### PROMPT
Repeat each entry as written, dropping any picture you find.
───── ENTRIES SUPPLIED ─────
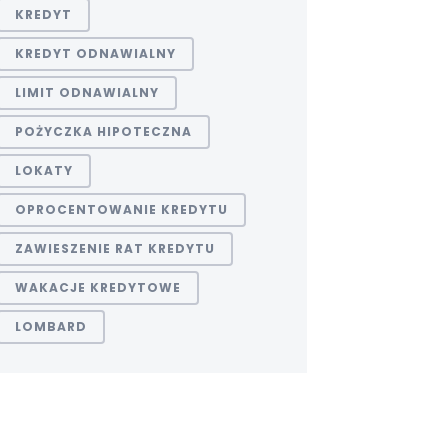
KREDYT
KREDYT ODNAWIALNY
LIMIT ODNAWIALNY
POŻYCZKA HIPOTECZNA
LOKATY
OPROCENTOWANIE KREDYTU
ZAWIESZENIE RAT KREDYTU
WAKACJE KREDYTOWE
LOMBARD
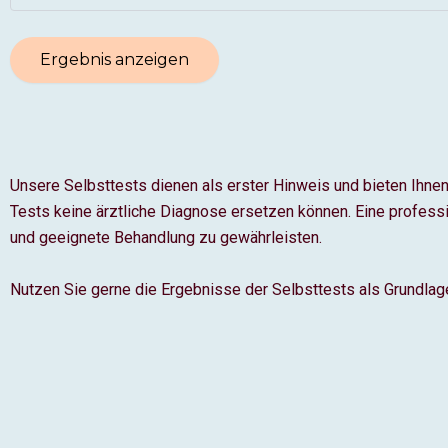
Unsere Selbsttests dienen als erster Hinweis und bieten Ihnen
Tests keine ärztliche Diagnose ersetzen können. Eine profess
und geeignete Behandlung zu gewährleisten.
Nutzen Sie gerne die Ergebnisse der Selbsttests als Grundlage 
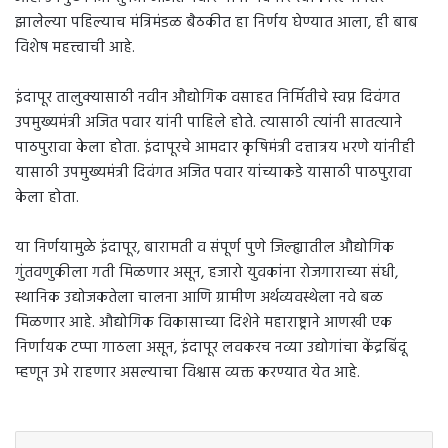
झालेल्या पहिल्याच मंत्रिमंडळ बैठकीत हा निर्णय घेण्यात आला, ही बाब
विशेष महत्त्वाची आहे.
इंदापूर तालुक्यासाठी नवीन औद्योगिक वसाहत निर्मितीचे स्वप्न दिवंगत
उपमुख्यमंत्री अजित पवार यांनी पाहिले होते. त्यासाठी त्यांनी सातत्याने
पाठपुरावा केला होता. इंदापूरचे आमदार कृषिमंत्री दत्तात्रय भरणे यांनीही
यासाठी उपमुख्यमंत्री दिवंगत अजित पवार यांच्याकडे यासाठी पाठपुरावा
केला होता.
या निर्णयामुळे इंदापूर, बारामती व संपूर्ण पुणे जिल्ह्यातील औद्योगिक
गुंतवणुकीला गती मिळणार असून, हजारो युवकांना रोजगाराच्या संधी,
स्थानिक उद्योजकतेला चालना आणि ग्रामीण अर्थव्यवस्थेला नवे बळ
मिळणार आहे. औद्योगिक विकासाच्या दिशेने महाराष्ट्राने आणखी एक
निर्णायक टप्पा गाठला असून, इंदापूर लवकरच नव्या उद्योगांचा केंद्रबिंदू
म्हणून उभे राहणार असल्याचा विश्वास व्यक्त करण्यात येत आहे.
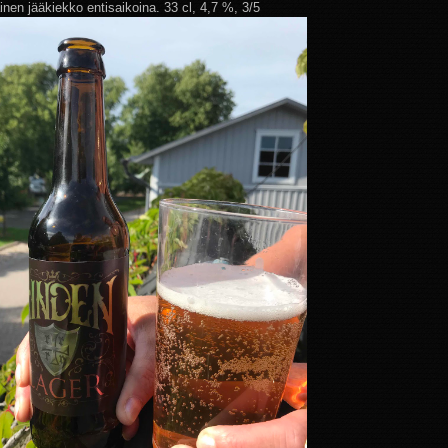
inen jääkiekko entisaikoina. 33 cl, 4,7 %, 3/5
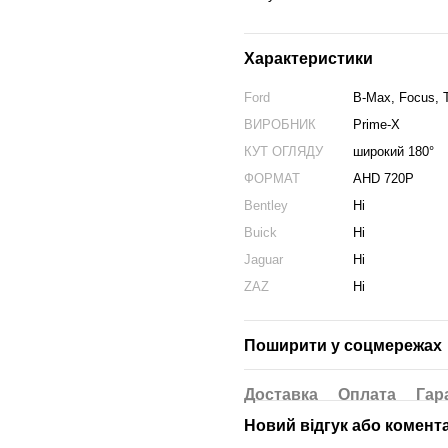
Характеристики
Ford
B-Max, Focus, 
ВИРОБНИК
Prime-X
КУТ ОГЛЯДУ
широкий 180°
ФОРМАТ
AHD 720P
Bentley
Ні
Buick
Ні
Jaguar
Ні
ZAZ
Ні
Поширити у соцмережах
Доставка
Оплата
Гар
Новий відгук або комент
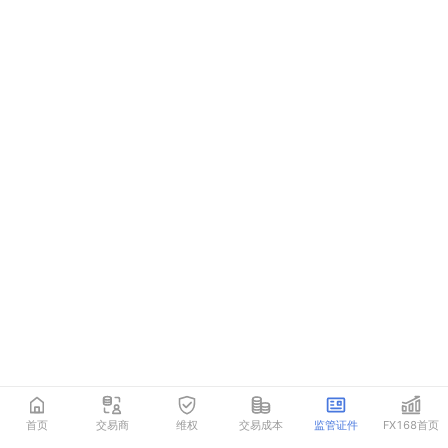
首页
交易商
维权
交易成本
监管证件
FX168首页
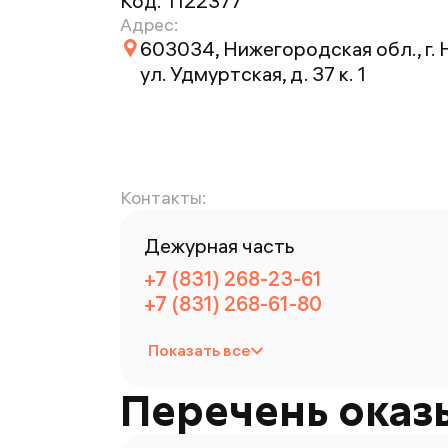
Код:
1122377
Адрес:
603034, Нижегородская обл., г.
ул. Удмуртская, д. 37 к. 1
Контакты:
Дежурная часть
+7 (831) 268-23-61
+7 (831) 268-61-80
Показать все
Перечень оказ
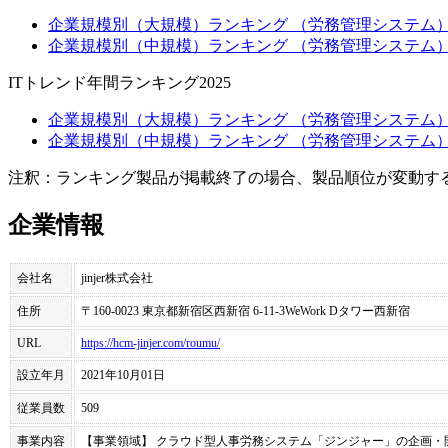
企業規模別（大規模）ランキング （労務管理システム）
企業規模別（中規模）ランキング （労務管理システム）
ITトレンド年間ランキング2025
企業規模別（大規模）ランキング （労務管理システム）
企業規模別（中規模）ランキング （労務管理システム）
注釈：ランキング製品が掲載終了の場合、製品順位が変動す
企業情報
会社名
jinjer株式会社
住所
〒160-0023 東京都新宿区西新宿 6-11-3WeWork Dタワー西新宿
URL
https://hcm-jinjer.com/roumu/
設立年月
2021年10月01日
従業員数
509
事業内容
【事業領域】 クラウド型人事労務システム「ジンジャー」の企画・開発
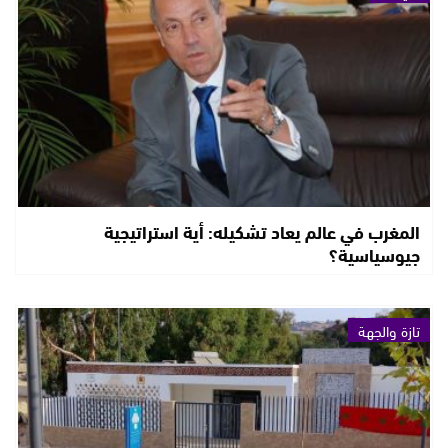
المغرب في عالم يعاد تشكيله: أية استراتيجية
جيوسياسية؟
تازة والجهة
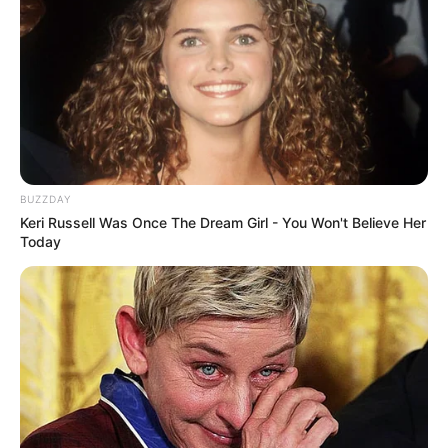
Rycerz
Muzyka filmowa
Riddler
The Batman
BUZZDAY
Keri Russell Was Once The Dream Girl - You Won't Believe Her
Today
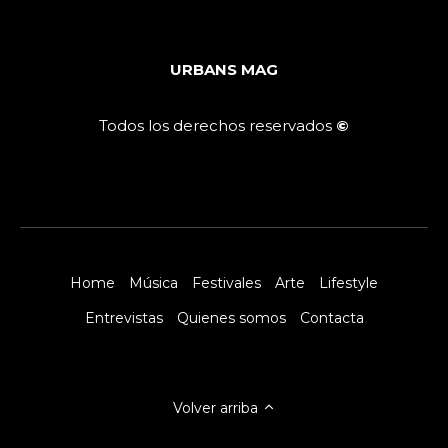
URBANS MAG
Todos los derechos reservados
©
Home
Música
Festivales
Arte
Lifestyle
Entrevistas
Quienes somos
Contacta
Volver arriba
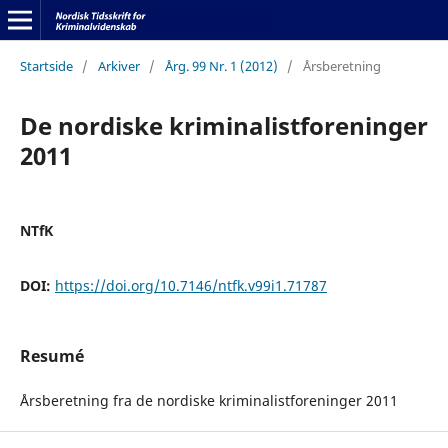
Startside
/
Arkiver
/
Årg. 99 Nr. 1 (2012)
/
Årsberetning
De nordiske kriminalistforeninger
2011
NTfK
DOI:
https://doi.org/10.7146/ntfk.v99i1.71787
Resumé
Årsberetning fra de nordiske kriminalistforeninger 2011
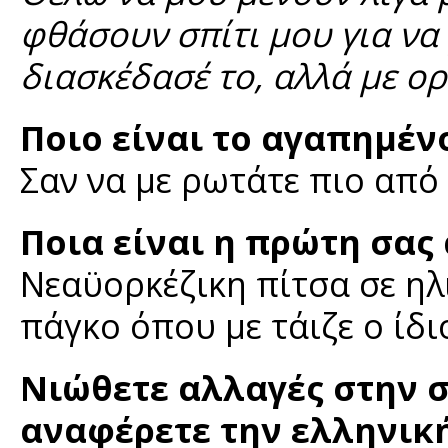
φθάσουν σπίτι μου για να 
διασκέδασέ το, αλλά με ο
Ποιο είναι το αγαπημέν
Σαν να με ρωτάτε πιο από
Ποια είναι η πρώτη σας
Νεαϋορκέζικη πίτσα σε ηλ
πάγκο όπου με τάιζε ο ίδι
Νιώθετε αλλαγές στην 
αναφέρετε την ελληνική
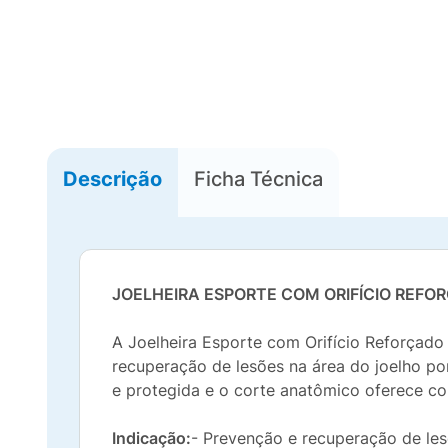
Descrição
Ficha Técnica
JOELHEIRA ESPORTE COM ORIFÍCIO REF
A Joelheira Esporte com Orifício Reforçado 
recuperação de lesões na área do joelho po
e protegida e o corte anatômico oferece co
Indicação:
- Prevenção e recuperação de les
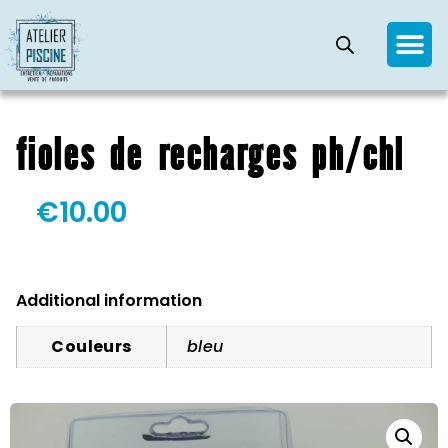
fioles de recharges ph/chl
€
10.00
Additional information
Couleurs
bleu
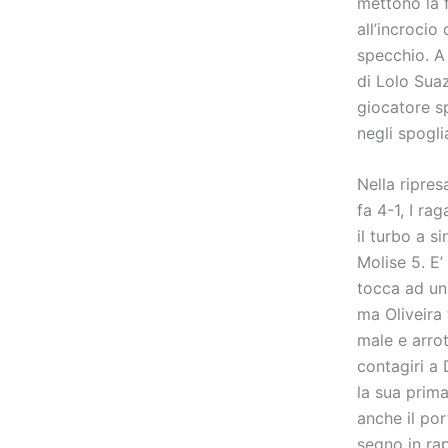
mettono la f
all’incrocio
specchio. A 
di Lolo Suaz
giocatore sp
negli spogli
Nella ripre
fa 4-1, I r
il turbo a s
Molise 5. E’
tocca ad un t
ma Oliveira
male e arrot
contagiri a 
la sua prima
anche il por
segno in rap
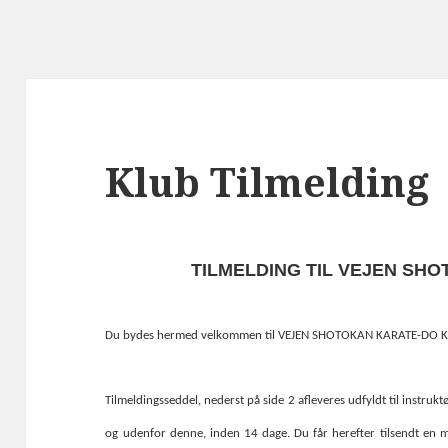
Klub Tilmelding
TILMELDING TIL VEJEN SH
Du bydes hermed velkommen til VEJEN SHOTOKAN KARATE-DO K
Tilmeldingsseddel, nederst på side 2 afleveres udfyldt til inst
og udenfor denne, inden 14 dage. Du får herefter tilsendt en 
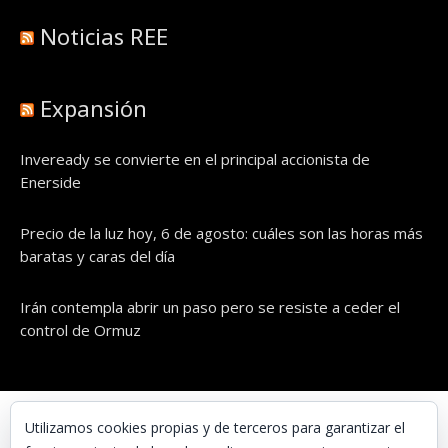
Noticias REE
Expansión
Inveready se convierte en el principal accionista de
Enerside
Precio de la luz hoy, 6 de agosto: cuáles son las horas más
baratas y caras del día
Irán contempla abrir un paso pero se resiste a ceder el
control de Ormuz
© UNAENERGÍA, S.L.
Utilizamos cookies propias y de terceros para garantizar el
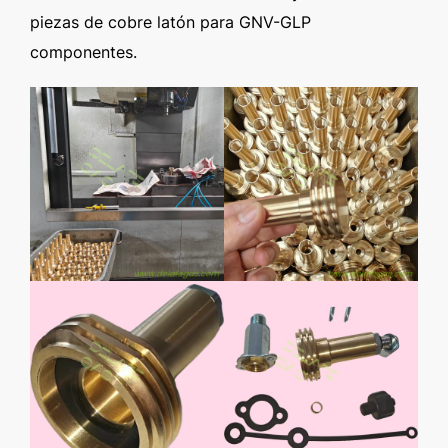
piezas de cobre latón para GNV-GLP
componentes.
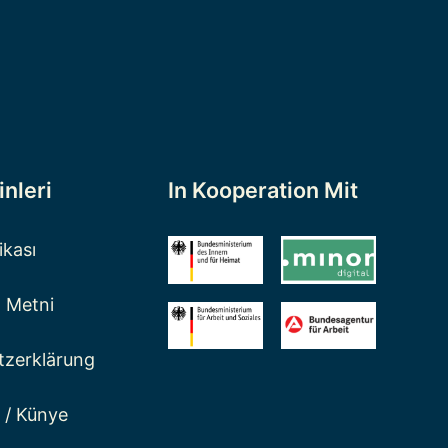
inleri
In Kooperation Mit
ikası
 Metni
tzerklärung
 / Künye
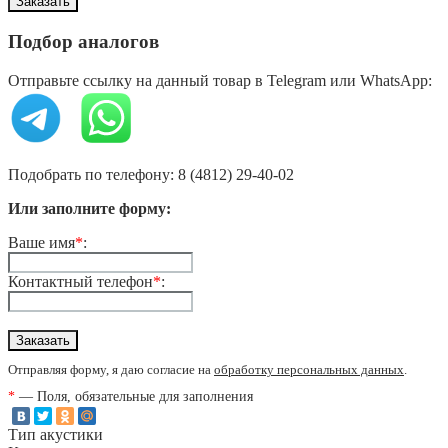
Подбор аналогов
Отправьте ссылку на данный товар в Telegram или WhatsApp:
Подобрать по телефону: 8 (4812) 29-40-02
Или заполните форму:
Ваше имя
*
:
Контактный телефон
*
:
Отправляя форму, я даю согласие на
обработку персональных данных
.
*
— Поля, обязательные для заполнения
Тип акустики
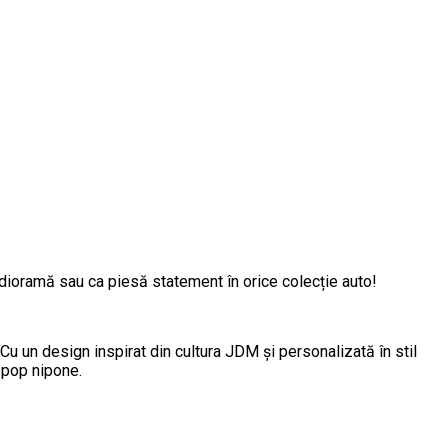
 dioramă sau ca piesă statement în orice colecție auto!
 un design inspirat din cultura JDM și personalizată în stil
i pop nipone.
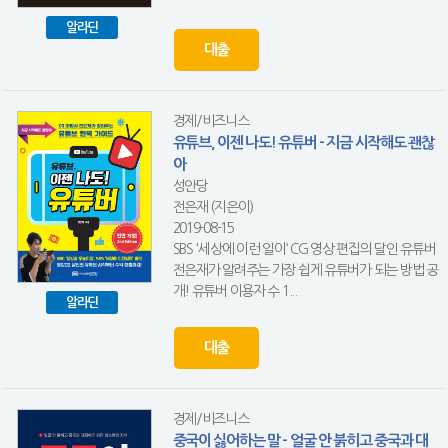
알라딘
대출
경제/비즈니스
유튜브, 이젠 나도! 유튜버 - 지금 시작해도 괜찮
아
성안당
전은재 (지은이)
2019-08-15
SBS '세상에 이런 일이‘ CG 영상 편집의 달인 유튜버
전은재가 알려주는 가장 쉽게 유튜버가 되는 방법 공
개! 유튜버 이용자 수 1...
알라딘
대출
경제/비즈니스
중국이 싫어하는 말 - 얼굴 안 붉히고 중국과 대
─────
### ANSWER
KREDYT
KREDYT ODNAWIALNY
LIMIT ODNAWIALNY
POŻYCZKA HIPOTECZNA
LOKATY
OPROCENTOWANIE KREDYTU
ZAWIESZENIE RAT KREDYTU
WAKACJE KREDYTOWE
LOMBARD
Unsere Selbsttests dienen als erster Hinweis und bieten Ihnen
Tests keine ärztliche Diagnose ersetzen können. Eine profess
und geeignete Behandlung zu gewährleisten.
Nutzen Sie gerne die Ergebnisse der Selbsttests als Grundlage 
झालेल्या पहिल्याच मंत्रिमंडळ बैठकीत हा निर्णय घेण्यात आला, ही बाब
विशेष महत्त्वाची आहे.
इंदापूर तालुक्यासाठी नवीन औद्योगिक वसाहत निर्मितीचे स्वप्न दिवंगत
उपमुख्यमंत्री अजित पवार यांनी पाहिले होते. त्यासाठी त्यांनी सातत्याने
पाठपुरावा केला होता. इंदापूरचे आमदार कृषिमंत्री दत्तात्रय भरणे यांनीही
यासाठी उपमुख्यमंत्री दिवंगत अजित पवार यांच्याकडे यासाठी पाठपुरावा
केला होता.
या निर्णयामुळे इंदापूर, बारामती व संपूर्ण पुणे जिल्ह्यातील औद्योगिक
गुंतवणुकीला गती मिळणार असून, हजारो युवकांना रोजगाराच्या संधी,
स्थानिक उद्योजकतेला चालना आणि ग्रामीण अर्थव्यवस्थेला नवे बळ
मिळणार आहे. औद्योगिक विकासाच्या दिशेने महाराष्ट्राने आणखी एक
निर्णायक टप्पा गाठला असून, इंदापूर लवकरच नव्या उद्योगांचा केंद्रबिंदू
म्हणून उभे राहणार असल्याचा विश्वास व्यक्त करण्यात येत आहे.
inen jääkiekko entisaikoina. 33 cl, 4,7 %, 3/5
Характеристики
Ford
B-Max, Focus, 
ВИРОБНИК
Prime-X
КУТ ОГЛЯДУ
широкий 180°
ФОРМАТ
AHD 720P
Bentley
Ні
Buick
Ні
Jaguar
Ні
ZAZ
Ні
Поширити у соцмережах
Доставка
Оплата
Гар
Новий відгук або комент
首页
交易商
维权
交易成本
监管证件
FX168首页
Код:
1122377
Адрес:
603034, Нижегородская обл., г.
ул. Удмуртская, д. 37 к. 1
Контакты:
Дежурная часть
+7 (831) 268-23-61
+7 (831) 268-61-80
Показать все
Перечень оказ
企業規模別（大規模）ランキング （労務管理システム）
企業規模別（中規模）ランキング （労務管理システム）
ITトレンド年間ランキング2025
企業規模別（大規模）ランキング （労務管理システム）
企業規模別（中規模）ランキング （労務管理システム）
注釈：ランキング製品が掲載終了の場合、製品順位が変動す
企業情報
会社名
jinjer株式会社
住所
〒160-0023 東京都新宿区西新宿 6-11-3WeWork Dタワー西新宿
URL
https://hcm-jinjer.com/roumu/
設立年月
2021年10月01日
従業員数
509
事業内容
【事業領域】 クラウド型人事労務システム「ジンジャー」の企画・開発
المغرب في عالم يعاد تشكيله: أية استراتيجية
جيوسياسية؟
تازة والجهة
Rycerz
Muzyka filmowa
Riddler
The Batman
BUZZDAY
Keri Russell Was Once The Dream Girl - You Won't Believe Her
Today
URBANS MAG
Todos los derechos reservados
©
Home
Música
Festivales
Arte
Lifestyle
Entrevistas
Quienes somos
Contacta
Volver arriba
Startside
/
Arkiver
/
Årg. 99 Nr. 1 (2012)
/
Årsberetning
De nordiske kriminalistforeninger
2011
NTfK
DOI:
https://doi.org/10.7146/ntfk.v99i1.71787
Resumé
Årsberetning fra de nordiske kriminalistforeninger 2011
φθάσουν σπίτι μου για να 
διασκέδασέ το, αλλά με ο
Ποιο είναι το αγαπημέν
Σαν να με ρωτάτε πιο από
Ποια είναι η πρώτη σας
Νεαϋορκέζικη πίτσα σε ηλ
πάγκο όπου με τάιζε ο ίδι
Νιώθετε αλλαγές στην 
αναφέρετε την ελληνική
Descrição
Ficha Técnica
JOELHEIRA ESPORTE COM ORIFÍCIO REF
A Joelheira Esporte com Orifício Reforçado 
recuperação de lesões na área do joelho po
e protegida e o corte anatômico oferece co
Indicação:
- Prevenção e recuperação de les
fioles de recharges ph/chl
€
10.00
Additional information
Couleurs
bleu
mettono la f
all’incrocio
specchio. A 
di Lolo Suaz
giocatore sp
negli spogli
Nella ripre
fa 4-1, I r
il turbo a s
Molise 5. E’
tocca ad un t
ma Oliveira
male e arrot
contagiri a 
la sua prima
anche il por
segno in rap
Klub Tilmelding
TILMELDING TIL VEJEN SH
Du bydes hermed velkommen til VEJEN SHOTOKAN KARATE-DO K
Tilmeldingsseddel, nederst på side 2 afleveres udfyldt til inst
og udenfor denne, inden 14 dage. Du får herefter tilsendt en 
Noticias REE
Expansión
Inveready se convierte en el principal accionista de
Enerside
Precio de la luz hoy, 6 de agosto: cuáles son las horas más
baratas y caras del día
Irán contempla abrir un paso pero se resiste a ceder el
control de Ormuz
© UNAENERGÍA, S.L.
Utilizamos cookies propias y de terceros para garantizar el
piezas de cobre latón para GNV-GLP
componentes.
inleri
In Kooperation Mit
ikası
 Metni
tzerklärung
 / Künye
Подбор аналогов
Отправьте ссылку на данный товар в Telegram или WhatsApp:
Подобрать по телефону: 8 (4812) 29-40-02
Или заполните форму:
Ваше имя
*
:
Контактный телефон
*
:
Отправляя форму, я даю согласие на
обработку персональных данных
.
*
— Поля, обязательные для заполнения
Тип акустики
 dioramă sau ca piesă statement în orice colecție auto!
 un design inspirat din cultura JDM și personalizată în stil
i pop nipone.
알라딘
대출
경제/비즈니스
유튜브, 이젠 나도! 유튜버 - 지금 시작해도 괜찮
아
성안당
전은재 (지은이)
2019-08-15
SBS '세상에 이런 일이‘ CG 영상 편집의 달인 유튜버
전은재가 알려주는 가장 쉽게 유튜버가 되는 방법 공
개! 유튜버 이용자 수 1...
알라딘
대출
경제/비즈니스
중국이 싫어하는 말 - 얼굴 안 붉히고 중국과 대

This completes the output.